Harvard Business Review gives financial advice on whether age determines whether the performance of CEOs with MBA degrees online or offline will improve:
Are CEOs with MBAs actually stronger leaders? The answer might depend on the age of the CEO.
Inspired by the raging debate last year over the role of MBAs in the financial crisis, we tried to analyze whether having an MBA influences overall CEO performance. In a large-scale study of CEO performance since they took office, we found that other things equal, MBA CEOs had a slight performance edge over their non-MBA peers. In our analysis and ranking of the performance of 2,000 CEOs around the globe, CEOs who had an MBA on average ranked 40 places higher than CEOs who didn’t have an MBA (a statistically significant effect).
Benefits of MBA Degrees Online
My response is complicated, and it has nothing to do with age. Bear with me.
I’m almost 30. As my biography details, I have been at the bottom-rung of a newspaper as well as the boss of a publication. I have been the entry-level employee of an online-marketing firm as well as the owner and president of a business in the same sector. In true journalistic fashion, I have seen enough positive and negatives to form a few, objective opinions.
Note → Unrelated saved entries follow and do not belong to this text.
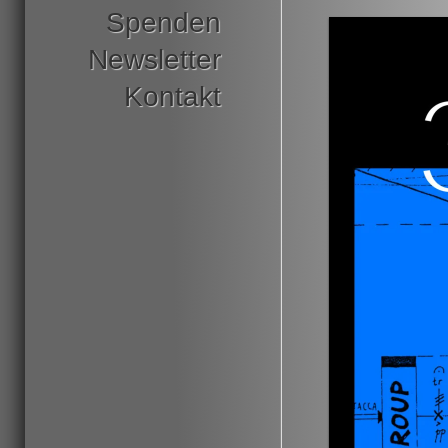
Spenden
Newsletter
Kontakt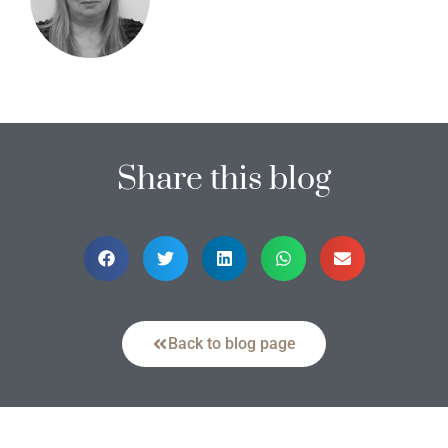
Share this blog
Back to blog page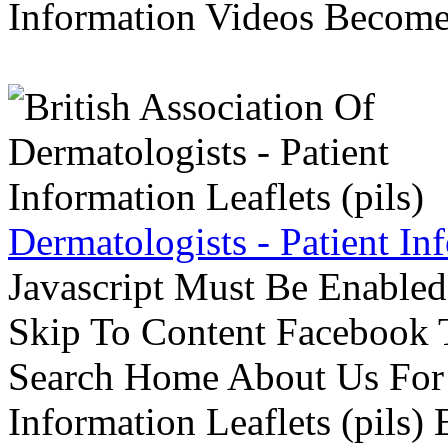
Information Videos Become 
Dermatologists - Patient Inf
Javascript Must Be Enabled
Skip To Content Facebook 
Search Home About Us For 
Information Leaflets (pils)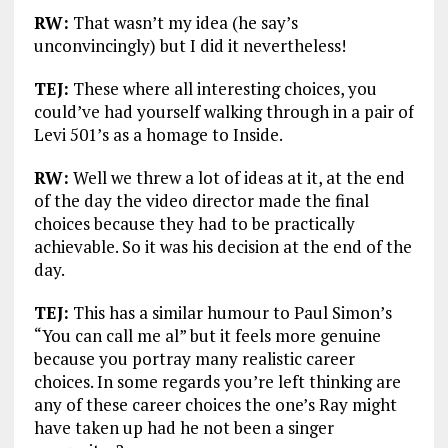
RW:
That wasn’t my idea (he say’s
unconvincingly) but I did it nevertheless!
TEJ:
These where all interesting choices, you
could’ve had yourself walking through in a pair of
Levi 501’s as a homage to Inside.
RW:
Well we threw a lot of ideas at it, at the end
of the day the video director made the final
choices because they had to be practically
achievable. So it was his decision at the end of the
day.
TEJ:
This has a similar humour to Paul Simon’s
“You can call me al” but it feels more genuine
because you portray many realistic career
choices. In some regards you’re left thinking are
any of these career choices the one’s Ray might
have taken up had he not been a singer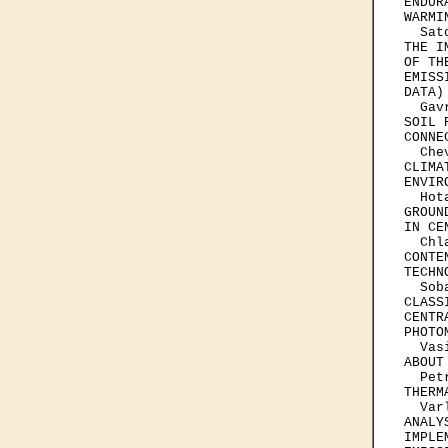
ENDUR
WARMI
  Sat
THE I
OF TH
EMISS
DATA)

  Gav
SOIL 
CONNE
  Che
CLIMA
ENVIR
  Hot
GROUN
IN CE
  Chl
CONTE
TECHN
  Sob
CLASS
CENTR
PHOTOM
  Vas
ABOUT
  Pet
THERM
  Var
ANALY
IMPLE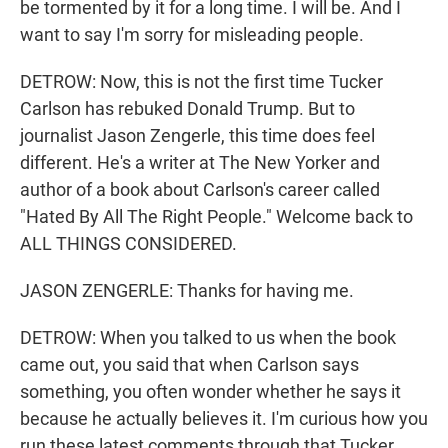
be tormented by it for a long time. I will be. And I
want to say I'm sorry for misleading people.
DETROW: Now, this is not the first time Tucker
Carlson has rebuked Donald Trump. But to
journalist Jason Zengerle, this time does feel
different. He's a writer at The New Yorker and
author of a book about Carlson's career called
"Hated By All The Right People." Welcome back to
ALL THINGS CONSIDERED.
JASON ZENGERLE: Thanks for having me.
DETROW: When you talked to us when the book
came out, you said that when Carlson says
something, you often wonder whether he says it
because he actually believes it. I'm curious how you
run these latest comments through that Tucker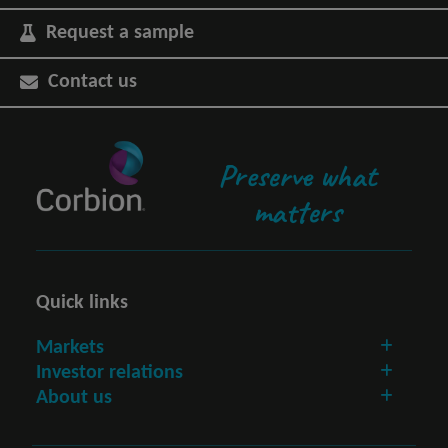
Request a sample
Contact us
Preserve what
matters
Quick links
Markets
Investor relations
About us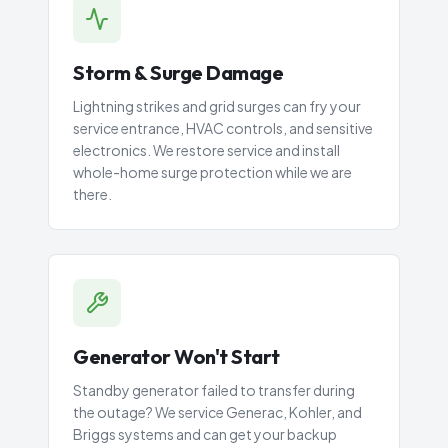
Storm & Surge Damage
Lightning strikes and grid surges can fry your
service entrance, HVAC controls, and sensitive
electronics. We restore service and install
whole-home surge protection while we are
there.
Generator Won't Start
Standby generator failed to transfer during
the outage? We service Generac, Kohler, and
Briggs systems and can get your backup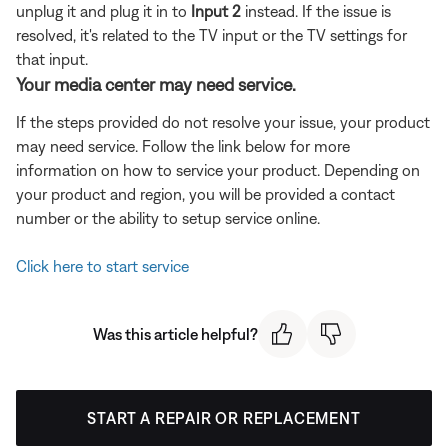
unplug it and plug it in to
Input 2
instead. If the issue is
resolved, it's related to the TV input or the TV settings for
that input.
Your media center may need service.
If the steps provided do not resolve your issue, your product
may need service. Follow the link below for more
information on how to service your product. Depending on
your product and region, you will be provided a contact
number or the ability to setup service online.
Click here to start service
Was this article helpful?
START A REPAIR OR REPLACEMENT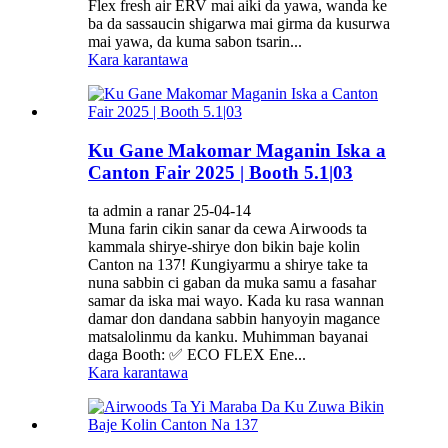
Flex fresh air ERV mai aiki da yawa, wanda ke
ba da sassaucin shigarwa mai girma da kusurwa
mai yawa, da kuma sabon tsarin...
Kara karantawa
Ku Gane Makomar Maganin Iska a
Canton Fair 2025 | Booth 5.1|03
ta admin a ranar 25-04-14
Muna farin cikin sanar da cewa Airwoods ta
kammala shirye-shirye don bikin baje kolin
Canton na 137! Ƙungiyarmu a shirye take ta
nuna sabbin ci gaban da muka samu a fasahar
samar da iska mai wayo. Kada ku rasa wannan
damar don dandana sabbin hanyoyin magance
matsalolinmu da kanku. Muhimman bayanai
daga Booth: ✅ ECO FLEX Ene...
Kara karantawa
Here is the nutshell: An MBA is the same as a liberal-arts degree, except that it focuses on the business world. After studying for my MBA at two, different universities on two, different continents, I have learned enough to have a solid foundation in every aspect of business from economics to finance to marketing to management to product supply-chains. Admittedly, I have become a jack of all business trades but a master of none.
(Now, some of you are rightfully asking: So what is the point of an MBA if I majored in business in college? And you would be correct. If you studied business for four years, ignore the MBA unless your company or boss requires it down the road. The most that an MBA will teach you is interpersonal skills for management through seminars and classes — like when I learned how to use teamwork to sail successfully in Key West with my Executive MBA class from Suffolk University in Boston. But one should be able to learn the same lessons if he is at all cognizant of interpersonal relations in the workplace. The other thing that an MBA at a good school will provide is networking opportunities through your classmates for the future.)
Getting an MBA
Still, the question is: What is the value of an MBA? Here is my answer.
At upper-management levels in most large companies, most people — hopefully! — know what they are doing. The vice-president of sales and marketing knows how to maximize revenue. The vice-president of finance knows how to manage the money through financial holdings. The vice-president of operations knows how to minimize production costs. So, what is the role of the CEO?
First and foremost, the CEO should communicate a vision — ideally handed down through the board of directors — to upper-management. This much is obvious. But what is left unsaid is the CEO’s role as an mediator between different departments with different priorities.
Say that Company X has $1 million in profit after a given quarter. How should the company invest this money? Should the money go towards improving marketing-and-sales efforts? Should it go towards financial investments and holdings? Should it go towards decreasing operations-costs? This is the decision of the CEO, because each department is going to clamor for additional resources to help its own efforts.
This is where a CEO with an MBA will come in handy. Most CEOs today, at least according to what I learned in business school, are former CFOs — that is, they worry about the money. But this is a problem. Depending on the company, the funds might be invested better elsewhere. The job of a CEO, in this context, is to ask the right questions of the vice presidents and decide where it is best to allocate resources. And, regardless of the age of the CEO, this is only possible when the executive has enough knowledge to analyze the basic structures of each department — without bias — and know how to act accordingly.